Когда Ленин узнал, куда Свердлов отправил его родственников, он сперва разозлился ужасно и едва не прогнал Свердлова с должности председателя ВЦИК. Но потом подумал, что в этом была и его вина. Надо было докончить записку и вообще быть внимательнее в государственных делах. В конце концов, пусть Романовы покамест поживут на Урале, а потом... И он опять закрутился в вихре предотъездных дел.

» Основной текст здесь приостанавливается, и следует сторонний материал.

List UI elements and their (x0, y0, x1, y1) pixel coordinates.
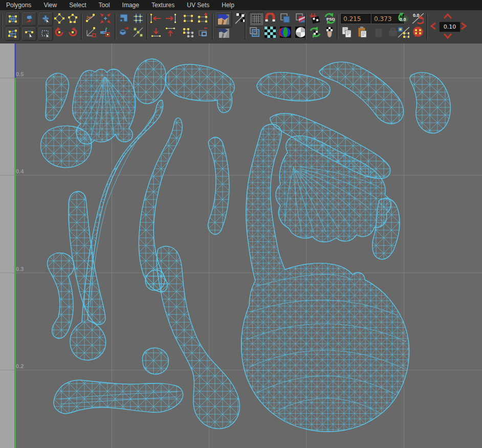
view-grid-toggle-button[interactable] (249, 26, 261, 38)
u-coordinate-field[interactable] (341, 14, 374, 24)
cycle-uvs-button[interactable] (411, 26, 424, 38)
layout-uvs-grid-button[interactable] (132, 12, 144, 25)
menu-tool[interactable]: Tool (93, 0, 116, 10)
move-uv-shell-tool-button[interactable] (38, 12, 53, 26)
isolate-select-add-button[interactable] (196, 12, 209, 25)
toolbar-separator (146, 13, 148, 40)
flip-u-button[interactable] (53, 12, 65, 25)
refresh-image-button[interactable] (309, 26, 321, 38)
isolate-select-view-button[interactable] (182, 26, 194, 38)
toolbar: ✂ (0, 10, 482, 44)
uv-shell (54, 380, 183, 413)
uv-smudge-tool-button[interactable] (21, 12, 37, 26)
sew-uvs-button[interactable] (99, 12, 112, 25)
align-uvs-right-button[interactable] (164, 12, 176, 25)
uv-shell (41, 126, 92, 167)
toolbar-separator (212, 13, 213, 40)
update-psd-networks-button[interactable]: PSD (323, 12, 336, 25)
paste-uvs-button[interactable] (356, 26, 368, 38)
menu-image[interactable]: Image (116, 0, 145, 10)
uv-snapshot-button[interactable] (323, 26, 336, 38)
marquee-select-tool-button[interactable] (38, 27, 53, 41)
toolbar-grip[interactable] (1, 13, 4, 40)
grid-label-0-5: 0.5 (16, 71, 24, 77)
uv-editor-viewport[interactable]: 0.5 0.4 0.3 0.2 (0, 43, 482, 448)
nudge-left-button[interactable] (430, 22, 437, 29)
menu-bar: Polygons View Select Tool Image Textures… (0, 0, 482, 10)
copy-disabled-button (373, 26, 385, 38)
menu-view[interactable]: View (37, 0, 63, 10)
grid-label-0-2: 0.2 (16, 363, 24, 369)
split-uvs-button[interactable] (85, 26, 97, 38)
nudge-up-button[interactable] (443, 13, 452, 20)
cut-uvs-button[interactable]: ✂ (85, 12, 97, 25)
checker-map-toggle-button[interactable] (264, 26, 276, 38)
menu-help[interactable]: Help (215, 0, 240, 10)
uv-texture-editor-window: Polygons View Select Tool Image Textures… (0, 0, 482, 448)
toolbar-separator (426, 13, 428, 40)
unfold-uvs-button[interactable] (118, 26, 130, 38)
menu-select[interactable]: Select (63, 0, 92, 10)
toolbar-separator (115, 13, 116, 40)
align-uvs-top-button[interactable] (164, 26, 176, 38)
menu-textures[interactable]: Textures (145, 0, 181, 10)
copy-paste-mode-toggle-button[interactable] (397, 26, 409, 38)
copy-uvs-button[interactable] (341, 26, 353, 38)
display-image-toggle-button[interactable] (215, 11, 232, 28)
display-rgb-channels-button[interactable] (279, 26, 292, 38)
nudge-right-button[interactable] (460, 22, 467, 29)
toolbar-separator (81, 13, 82, 40)
uv-shell (142, 348, 168, 374)
relax-uvs-button[interactable] (132, 26, 144, 38)
nudge-down-button[interactable] (443, 32, 452, 39)
isolate-select-toggle-button[interactable] (182, 12, 194, 25)
isolate-select-remove-button[interactable] (196, 26, 209, 38)
align-uvs-bottom-button[interactable] (149, 26, 162, 38)
svg-text:0.0: 0.0 (400, 17, 406, 22)
vertical-ruler (0, 43, 15, 448)
svg-text:✂: ✂ (86, 14, 92, 21)
rotate-cw-by-angle-button[interactable]: 0.0 (411, 12, 424, 25)
shade-uvs-toggle-button[interactable] (279, 12, 292, 25)
align-uvs-left-button[interactable] (149, 12, 162, 25)
uv-lattice-tool-button[interactable] (5, 12, 20, 26)
svg-text:PSD: PSD (326, 17, 335, 21)
menu-polygons[interactable]: Polygons (0, 0, 37, 10)
nudge-value-field[interactable] (439, 21, 461, 32)
pixel-snap-toggle-button[interactable] (249, 12, 264, 26)
menu-uv-sets[interactable]: UV Sets (181, 0, 215, 10)
dim-image-toggle-button[interactable] (217, 27, 231, 39)
move-and-sew-uvs-button[interactable] (99, 26, 112, 38)
flip-v-button[interactable] (67, 12, 79, 25)
uv-lattice-deform-button[interactable] (5, 27, 20, 41)
toolbar-separator (245, 13, 246, 40)
select-edge-loop-tool-button[interactable] (21, 27, 37, 41)
force-rebake-texture-button[interactable] (309, 12, 321, 25)
grid-label-0-4: 0.4 (16, 168, 24, 174)
svg-text:0.0: 0.0 (413, 13, 420, 18)
toolbar-separator (305, 13, 306, 40)
rotate-uvs-ccw-button[interactable] (53, 26, 65, 38)
toolbar-separator (337, 13, 338, 40)
layout-uvs-button[interactable] (118, 12, 130, 25)
grid-label-0-3: 0.3 (16, 266, 24, 272)
magnet-snap-button[interactable] (264, 12, 276, 25)
rotate-ccw-by-angle-button[interactable]: 0.0 (397, 12, 409, 25)
rotate-uvs-cw-button[interactable] (67, 26, 79, 38)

А дел было много; у него, непривычного к государственному управлению, просто голова пухла от них. Нужно было принимать послов, печников и прочие делегации, издавать декреты, проводить совещания и заседания, разбирать бесконечные жалобы и кляузы своих подчиненных друг на друга и при этом успевать как-то заботиться о подданных. Но он пока не успевал, утешая себя опять же тем, что все трудности — временные, происходящие от неопытности. Вообще роль председателя Совнаркома, так радовавшая поначалу, теперь угнетала его все больше. «Что ж, такова участь всех начинающих правителей. Тяжела ты, шапка Мономаха!» — думал он. Одна лишь электрификация радовала его. Там, на чертежах и схемах, все было красиво, чисто и ясно. А в жизни все было грязно и неуютно. Авось в Москве будет лучше.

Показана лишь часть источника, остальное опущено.